4. Accessing components

ICU4X comes with a variety of components allowing to manage various facets of software internationalization. Most of those features depend on the selection of a Language Identifier which is a particular combination of language, script, region with optional variants. An examples of such locales are en-US (American English), sr-Cyrl (Serbian with Cyrylic script) or es-AR (Argentinian Spanish).

LanguageIdentifier is a low level struct which is commonly used to represent user selection, available localization data and management between them.

In ICU4X Locale is a part of the locid component. If the user needs just this one feature, they can use icu_locid crate as a dependency, but since here we already added dependency on icu, we can refer to it via icu::locid.

Let's update our application to use it.

Open ~/projects/icu/myapp/src/main.rs and edit it to:

use icu::locid::Locale;

fn main() {
    let loc: Locale = "ES-AR".parse()
        .expect("Failed to parse locale.");

    if loc.id.language == "es" {
        println!("¡Hola amigo!");
    }

    println!("You are using: {}", loc);
}

Notice: ICU4X canonicalized the locales's syntax which uses lowercase letter for the language portion.

After saving it, call cargo run in ~/projects/icu/myapp and it should display:

¡Hola amigo!
You are using: es-AR

Congratulations! ICU4X has been used to semantically operate on a locale and the first string is now displayed only if the user is using a locale with Spanish language part!

Convenience macro

The scenario of working with statically declared Locales and their subtags is common. It's a bit unergonomic to have to perform the parsing of them at runtime and handle a parser error in such case.

For that purpose, ICU4X provides a macro one can use to parse it at compilation time:

use icu::locid::Locale;
use icu::locid::macros::langid;

fn main() {
    let loc: Locale = langid!("ES-AR").into();

    if loc.id.language == "es" {
        println!("¡Hola amigo!");
    }

    println!("You are using: {}", loc);
}

In this case, the parsing is performed at compilation time, so we don't need to handle an error case. Try passing an malformed identifier, like "foo-bar" and try to call cargo check.

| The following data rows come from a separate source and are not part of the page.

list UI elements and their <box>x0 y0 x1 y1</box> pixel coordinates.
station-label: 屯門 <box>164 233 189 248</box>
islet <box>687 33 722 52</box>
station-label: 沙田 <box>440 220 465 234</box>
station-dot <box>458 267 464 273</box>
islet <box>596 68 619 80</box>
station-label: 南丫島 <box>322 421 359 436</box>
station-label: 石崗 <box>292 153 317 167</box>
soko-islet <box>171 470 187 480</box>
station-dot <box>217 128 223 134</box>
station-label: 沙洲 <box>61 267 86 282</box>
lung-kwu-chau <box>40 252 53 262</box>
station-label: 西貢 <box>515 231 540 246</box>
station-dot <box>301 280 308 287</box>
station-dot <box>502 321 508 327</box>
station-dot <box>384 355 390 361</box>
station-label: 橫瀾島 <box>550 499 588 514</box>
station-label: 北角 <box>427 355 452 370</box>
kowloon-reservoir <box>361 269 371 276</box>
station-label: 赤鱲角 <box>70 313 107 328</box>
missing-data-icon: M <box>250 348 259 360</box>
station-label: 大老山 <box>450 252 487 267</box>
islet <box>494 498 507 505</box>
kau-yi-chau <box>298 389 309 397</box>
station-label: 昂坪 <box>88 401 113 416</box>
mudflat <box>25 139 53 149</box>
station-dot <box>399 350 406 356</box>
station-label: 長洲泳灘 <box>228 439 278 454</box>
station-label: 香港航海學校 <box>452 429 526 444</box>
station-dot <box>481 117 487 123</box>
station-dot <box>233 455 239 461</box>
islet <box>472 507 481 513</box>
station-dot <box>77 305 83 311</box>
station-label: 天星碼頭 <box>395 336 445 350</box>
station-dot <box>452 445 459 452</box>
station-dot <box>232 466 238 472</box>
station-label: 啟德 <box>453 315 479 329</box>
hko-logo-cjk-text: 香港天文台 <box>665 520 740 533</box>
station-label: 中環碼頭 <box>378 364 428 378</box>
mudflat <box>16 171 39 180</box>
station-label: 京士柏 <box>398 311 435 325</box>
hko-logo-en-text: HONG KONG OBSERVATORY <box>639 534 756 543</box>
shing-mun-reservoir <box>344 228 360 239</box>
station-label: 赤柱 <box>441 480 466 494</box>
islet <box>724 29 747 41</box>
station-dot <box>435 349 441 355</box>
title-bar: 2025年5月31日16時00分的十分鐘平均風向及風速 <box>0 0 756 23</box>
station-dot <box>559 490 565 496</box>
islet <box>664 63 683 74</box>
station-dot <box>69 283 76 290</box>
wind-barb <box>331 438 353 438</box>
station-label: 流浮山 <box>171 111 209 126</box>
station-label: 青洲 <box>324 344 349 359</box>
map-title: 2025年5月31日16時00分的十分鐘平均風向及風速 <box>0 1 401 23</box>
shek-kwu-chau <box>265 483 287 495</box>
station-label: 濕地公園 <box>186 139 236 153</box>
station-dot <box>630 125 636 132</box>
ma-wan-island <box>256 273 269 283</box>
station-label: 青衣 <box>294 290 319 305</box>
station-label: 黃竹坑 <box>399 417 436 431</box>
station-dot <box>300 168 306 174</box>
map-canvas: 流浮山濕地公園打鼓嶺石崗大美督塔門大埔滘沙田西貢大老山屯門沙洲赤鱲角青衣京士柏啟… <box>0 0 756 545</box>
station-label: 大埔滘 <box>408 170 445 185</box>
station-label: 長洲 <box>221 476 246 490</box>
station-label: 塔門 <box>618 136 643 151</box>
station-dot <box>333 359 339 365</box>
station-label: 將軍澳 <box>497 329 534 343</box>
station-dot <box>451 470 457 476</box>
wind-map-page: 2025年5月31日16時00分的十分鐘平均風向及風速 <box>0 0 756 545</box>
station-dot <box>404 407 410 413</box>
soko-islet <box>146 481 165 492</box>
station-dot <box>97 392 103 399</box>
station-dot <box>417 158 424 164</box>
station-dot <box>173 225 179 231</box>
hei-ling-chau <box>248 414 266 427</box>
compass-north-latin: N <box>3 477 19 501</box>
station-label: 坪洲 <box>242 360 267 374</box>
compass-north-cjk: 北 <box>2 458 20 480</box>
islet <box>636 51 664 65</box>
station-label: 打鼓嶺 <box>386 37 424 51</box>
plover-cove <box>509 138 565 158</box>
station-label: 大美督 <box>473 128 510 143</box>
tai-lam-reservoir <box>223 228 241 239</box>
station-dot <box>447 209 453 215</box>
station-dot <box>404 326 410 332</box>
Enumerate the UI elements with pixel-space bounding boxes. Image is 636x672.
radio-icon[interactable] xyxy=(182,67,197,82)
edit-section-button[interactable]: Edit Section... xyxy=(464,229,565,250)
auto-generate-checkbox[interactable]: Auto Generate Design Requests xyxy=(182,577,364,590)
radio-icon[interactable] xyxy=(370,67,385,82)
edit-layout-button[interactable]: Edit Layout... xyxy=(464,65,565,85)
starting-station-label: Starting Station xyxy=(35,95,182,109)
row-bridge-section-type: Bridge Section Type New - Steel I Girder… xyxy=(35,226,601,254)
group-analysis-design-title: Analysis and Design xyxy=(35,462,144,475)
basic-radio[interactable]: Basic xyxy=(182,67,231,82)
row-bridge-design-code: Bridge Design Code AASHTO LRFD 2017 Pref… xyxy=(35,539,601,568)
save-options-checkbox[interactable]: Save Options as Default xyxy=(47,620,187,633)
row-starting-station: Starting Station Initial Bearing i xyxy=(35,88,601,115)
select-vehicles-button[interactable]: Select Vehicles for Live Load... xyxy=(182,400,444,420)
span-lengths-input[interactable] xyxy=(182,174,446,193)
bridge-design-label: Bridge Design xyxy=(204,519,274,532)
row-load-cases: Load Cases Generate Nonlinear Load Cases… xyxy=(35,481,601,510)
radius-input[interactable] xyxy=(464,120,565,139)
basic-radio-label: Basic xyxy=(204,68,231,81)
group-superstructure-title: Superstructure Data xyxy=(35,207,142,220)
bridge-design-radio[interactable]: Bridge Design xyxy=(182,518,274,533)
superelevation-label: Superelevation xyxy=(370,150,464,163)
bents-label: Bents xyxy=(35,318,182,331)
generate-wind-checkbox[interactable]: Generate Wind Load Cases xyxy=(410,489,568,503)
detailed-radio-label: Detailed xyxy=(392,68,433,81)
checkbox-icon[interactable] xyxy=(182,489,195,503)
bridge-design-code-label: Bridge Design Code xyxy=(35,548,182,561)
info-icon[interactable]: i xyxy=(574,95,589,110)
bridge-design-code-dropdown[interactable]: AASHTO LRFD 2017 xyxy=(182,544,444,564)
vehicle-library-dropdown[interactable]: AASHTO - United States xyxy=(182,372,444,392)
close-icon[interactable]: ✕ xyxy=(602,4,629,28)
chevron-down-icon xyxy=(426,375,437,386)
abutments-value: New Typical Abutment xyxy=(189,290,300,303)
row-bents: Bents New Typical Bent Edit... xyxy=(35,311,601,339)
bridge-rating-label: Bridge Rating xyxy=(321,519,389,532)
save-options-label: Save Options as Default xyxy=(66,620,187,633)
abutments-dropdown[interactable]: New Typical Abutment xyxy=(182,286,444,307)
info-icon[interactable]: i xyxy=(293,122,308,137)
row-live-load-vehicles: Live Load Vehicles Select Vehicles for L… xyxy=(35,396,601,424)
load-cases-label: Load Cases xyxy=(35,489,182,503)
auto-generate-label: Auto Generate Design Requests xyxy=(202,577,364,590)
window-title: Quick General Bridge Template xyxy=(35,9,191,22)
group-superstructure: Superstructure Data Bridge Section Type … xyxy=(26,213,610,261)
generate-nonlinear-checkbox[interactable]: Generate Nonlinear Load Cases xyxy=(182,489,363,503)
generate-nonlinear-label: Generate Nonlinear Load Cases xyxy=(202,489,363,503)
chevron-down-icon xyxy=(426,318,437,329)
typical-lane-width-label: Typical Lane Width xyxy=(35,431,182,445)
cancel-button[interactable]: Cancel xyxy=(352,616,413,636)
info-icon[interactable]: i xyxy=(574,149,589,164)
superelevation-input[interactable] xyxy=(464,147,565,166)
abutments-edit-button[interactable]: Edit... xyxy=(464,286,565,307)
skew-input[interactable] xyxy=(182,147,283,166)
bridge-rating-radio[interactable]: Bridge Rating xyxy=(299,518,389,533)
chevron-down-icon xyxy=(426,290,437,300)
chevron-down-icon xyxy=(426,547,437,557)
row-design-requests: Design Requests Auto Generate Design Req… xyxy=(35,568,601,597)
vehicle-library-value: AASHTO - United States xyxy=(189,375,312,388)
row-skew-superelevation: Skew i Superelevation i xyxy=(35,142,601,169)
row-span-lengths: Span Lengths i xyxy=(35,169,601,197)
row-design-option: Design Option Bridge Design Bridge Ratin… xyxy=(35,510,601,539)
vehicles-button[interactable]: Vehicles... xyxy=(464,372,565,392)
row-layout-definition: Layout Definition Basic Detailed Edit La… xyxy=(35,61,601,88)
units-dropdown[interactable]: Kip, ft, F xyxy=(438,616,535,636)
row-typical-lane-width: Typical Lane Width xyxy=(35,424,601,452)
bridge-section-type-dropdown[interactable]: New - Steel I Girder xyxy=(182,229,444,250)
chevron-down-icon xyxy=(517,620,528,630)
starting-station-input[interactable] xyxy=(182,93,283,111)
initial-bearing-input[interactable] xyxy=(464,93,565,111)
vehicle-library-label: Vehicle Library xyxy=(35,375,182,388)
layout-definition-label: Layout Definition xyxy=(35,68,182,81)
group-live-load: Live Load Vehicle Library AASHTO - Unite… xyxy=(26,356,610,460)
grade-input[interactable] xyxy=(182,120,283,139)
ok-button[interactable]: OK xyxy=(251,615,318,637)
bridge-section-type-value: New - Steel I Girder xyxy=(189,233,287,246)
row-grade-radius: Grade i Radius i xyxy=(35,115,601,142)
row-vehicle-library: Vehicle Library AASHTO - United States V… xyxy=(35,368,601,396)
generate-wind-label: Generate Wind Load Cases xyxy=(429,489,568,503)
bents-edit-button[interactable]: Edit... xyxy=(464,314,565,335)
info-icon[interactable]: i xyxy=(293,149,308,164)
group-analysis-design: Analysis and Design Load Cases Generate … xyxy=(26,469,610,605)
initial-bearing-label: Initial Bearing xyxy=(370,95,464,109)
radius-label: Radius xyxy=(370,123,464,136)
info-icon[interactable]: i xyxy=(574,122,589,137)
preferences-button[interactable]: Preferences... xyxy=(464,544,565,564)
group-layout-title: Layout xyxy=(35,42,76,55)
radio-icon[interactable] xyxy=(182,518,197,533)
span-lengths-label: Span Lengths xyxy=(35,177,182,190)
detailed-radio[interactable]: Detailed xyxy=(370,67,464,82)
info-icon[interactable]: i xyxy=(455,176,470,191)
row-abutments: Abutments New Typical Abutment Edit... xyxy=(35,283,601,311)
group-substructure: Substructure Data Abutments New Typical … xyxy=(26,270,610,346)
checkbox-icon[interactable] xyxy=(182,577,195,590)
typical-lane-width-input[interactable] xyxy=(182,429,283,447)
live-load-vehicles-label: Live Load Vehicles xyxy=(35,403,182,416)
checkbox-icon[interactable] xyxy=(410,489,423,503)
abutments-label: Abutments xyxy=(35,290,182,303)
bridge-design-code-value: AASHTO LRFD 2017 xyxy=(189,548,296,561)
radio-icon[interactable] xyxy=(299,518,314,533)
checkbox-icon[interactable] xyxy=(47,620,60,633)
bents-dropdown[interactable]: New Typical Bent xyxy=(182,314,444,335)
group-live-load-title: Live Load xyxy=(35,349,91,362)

Notice: ICU4X does not expose yet a macro for locale! compile time parsing. Instead, langid! macro constructs a LanguageIdentifier, which we then Into a Locale.

Next, let's add some more complex functionality.

5. Data Management

While language identifier API is purely algorithmic, many internationalization APIs use data to perform operations. The most common data set used in Unicode Internationalization is called CLDR - Common Locale Data Repository.

Data management is a complex and non-trivial area which often requires customizations for particular environments and integrations into projects ecosystem.

The way ICU4X plugs into that dataset is one of its novelties aiming at making the data management more flexible and enable better integration in asynchronous environments.

In result, compared to most internationalization solutions, working with ICU4X and data is a bit more explicit. ICU4X provides a trait called DataProvider and a number of concrete APIs that implement that trait for different scenarios. Users are also free to design their own providers that best fit into their ecosystem requirements.

In this tutorial we are going to use a synchronous file-system data provider which uses ICU4X format JSON resource files.

Generating data

We're going to use JSON CLDR as our source data. JSON CLDR is an export of CLDR data into JSON maintained by Unicode.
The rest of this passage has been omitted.